Home › Forums › Ottawa Municipal Election 2018: Comment And Debate › How Can The Problem With The Bobblehead Council Be Resolved?
This topic contains 7 replies, has 2 voices, and was last updated by sisco farraro 2 months, 1 week ago.
May 6, 2018 at 9:52 PM #750222
All regular readers of the Bulldog are familiar with the control Jim Watson has over enough city councillors so that even with only one vote at council he always seems to get what he wants with regards to any issue tabled. It’s fine to complain about this problem as many of us do. But now it’s time to fix this problem so it won’t persist for the next 4 years. I propose the following.
1) Determine who these people are. Voting records are kept for all tabled issues. A simple count will show which councillors are in Watson’s back pocket.
2) Publicly announce the results of the counts and expose the councillors constantly referred to as “bobbleheads”.
3) Question the motives of each member identified as belonging to this group.
4) Take this information to the streets, the newspapers, etc and sing “Hallelujah”.
5) Vote to oust these “public servants” on October 22nd.
I realize this is a simplistic solution to the problem which is why I’ve begun this discussion in The Bulldog Forum. I know the creative readers of the Bulldog can put together a comprehensive, executable plan.May 7, 2018 at 12:05 PM #750237
Simple solution is hire Seven of Nine. She knows how to break the Borg.
Complex solution is to get a larger piece of Ottawa’s electorate to give a damn.
Join or form a rate-payer group, volunteer to work for a candidate, knock on doors. Ousting a regime requires words – yes. but much physical work is needed, too.May 7, 2018 at 12:06 PM #750236
Prior to the 2014 election, in one of the all-candidates meetings held in the ward, George Darouze was specifically asked if elected would he be a bobblehead councillor. “Oh no, not me” (or something very similar) was his response. In the last four years Jim Watson has spent a great deal of time in Osgoode ward, where he is not very popular, attending events with Mr Darouze bobbling along behind him. There’s No. 1.May 7, 2018 at 4:40 PM #750249
This is a tip that will serve every person well. It is a skill that can be used to evaluate people in business,personal life and political situations. Read a book or seek out a course on reading people’s body language. You will learn to watch for macro and micro tells. It is a bit of an eye opener to learn that every person has tells and lots of them.
Works great when playing poker but becomes invaluable when judging politicians. ( Works when raising kids too.)
ChazMay 7, 2018 at 10:37 PM #750271
Over many municipal elections in the past, community groups have created scorecards on certain issues of concern to them, aiming to identify who voted for what. For this term of Council, again such a scorecard was prepared by a group I know. It has become a useless exercise because, with rare exceptions, they all vote the same way. This was already evident in the previous term. This goes for Committee votes too.

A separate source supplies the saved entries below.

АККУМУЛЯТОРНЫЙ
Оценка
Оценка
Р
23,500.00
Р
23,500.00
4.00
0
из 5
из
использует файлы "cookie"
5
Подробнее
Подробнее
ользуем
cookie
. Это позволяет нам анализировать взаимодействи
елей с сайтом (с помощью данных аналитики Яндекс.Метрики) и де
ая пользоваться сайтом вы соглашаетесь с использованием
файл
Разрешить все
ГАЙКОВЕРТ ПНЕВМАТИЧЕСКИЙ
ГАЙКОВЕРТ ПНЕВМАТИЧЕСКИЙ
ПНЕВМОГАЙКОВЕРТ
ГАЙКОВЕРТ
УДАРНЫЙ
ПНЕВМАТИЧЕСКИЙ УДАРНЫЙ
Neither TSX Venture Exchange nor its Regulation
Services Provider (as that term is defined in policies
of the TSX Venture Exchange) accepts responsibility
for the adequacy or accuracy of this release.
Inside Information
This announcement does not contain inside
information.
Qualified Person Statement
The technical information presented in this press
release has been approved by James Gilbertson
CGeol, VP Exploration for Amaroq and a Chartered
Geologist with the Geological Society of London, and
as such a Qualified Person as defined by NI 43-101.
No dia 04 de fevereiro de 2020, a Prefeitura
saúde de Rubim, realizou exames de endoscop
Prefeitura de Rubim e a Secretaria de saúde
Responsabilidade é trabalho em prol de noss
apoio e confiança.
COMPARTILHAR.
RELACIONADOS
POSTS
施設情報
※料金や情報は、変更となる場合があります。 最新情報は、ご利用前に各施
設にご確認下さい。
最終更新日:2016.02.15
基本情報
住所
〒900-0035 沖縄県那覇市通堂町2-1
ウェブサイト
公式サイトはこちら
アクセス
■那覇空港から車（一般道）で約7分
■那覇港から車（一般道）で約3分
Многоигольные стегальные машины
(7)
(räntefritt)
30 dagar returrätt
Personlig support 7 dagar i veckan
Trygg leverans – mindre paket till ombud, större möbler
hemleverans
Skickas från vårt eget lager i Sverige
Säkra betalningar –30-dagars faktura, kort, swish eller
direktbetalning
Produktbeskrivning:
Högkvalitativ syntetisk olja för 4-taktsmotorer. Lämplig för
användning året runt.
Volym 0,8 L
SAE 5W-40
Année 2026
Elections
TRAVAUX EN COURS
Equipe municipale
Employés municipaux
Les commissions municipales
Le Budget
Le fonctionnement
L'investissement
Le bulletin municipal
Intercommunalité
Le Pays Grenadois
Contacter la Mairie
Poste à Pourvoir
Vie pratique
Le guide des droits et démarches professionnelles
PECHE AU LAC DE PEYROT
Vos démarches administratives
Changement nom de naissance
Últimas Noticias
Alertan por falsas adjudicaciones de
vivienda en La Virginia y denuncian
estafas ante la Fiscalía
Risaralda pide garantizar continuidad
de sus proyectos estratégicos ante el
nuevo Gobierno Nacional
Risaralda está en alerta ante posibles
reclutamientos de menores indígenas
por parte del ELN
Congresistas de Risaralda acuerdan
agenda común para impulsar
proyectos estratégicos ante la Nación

The exceptions, such as they are, can be counted on one hand. They would include Leiper, McKenna and Nussbaum, sometimes joined by a few others.
This city has forgotten what debate and civic discourse means. Leadership. Vision.
Four more years.May 7, 2018 at 10:39 PM #750274
Ken GrayKeymasterMay 8, 2018 at 9:29 AM #750286
While some people care about having a council that debates and some might wonder why a budget gets rammed through in December* , a 60% majority of Ottawans just don’t seem to give a hoot.
Is this a cultural, generational or Ottawa phenomenon?
* cities are still debating their budgets in February and March. What is so special about Ottawa that makes Xmas miracles even necessary ?
ChazMay 10, 2018 at 8:28 AM #750388
After reading Chaz’s first comment I had a small epiphany. What if we had a city council comprised of politicians and non-politicians, people who in no way benefit from votes in city hall and sit at the table where they can’t be bullied by Jim Watson, where lobbying is used to decide the outcome of issues tabled at city council, and where people within a ward are polled to determine what they want. This group would have no affiliations with any member of council and if it was determined that someone did, both the politician and the non-politician would be fired immediately. I haven’t fully thought this concept through, but I think many Bulldog readers feel big changes are necessary at city hall and this is different from anything I’ve heard.
EajD. You are correct. The issue with scorecards and my initial comments are they require a very large investment in time. In our elections many people vote for the same party time after time without really knowing why. Elections are decided by voters who are aware of the issues, vote on the merit of the solutions presented, then hope the party they vote for follows through. So our elections are decided by what, 5 to 10 percent of those who vote?
Does anyone mind if I throw Allan Hubley’s name into the ring as bobblehead number 2?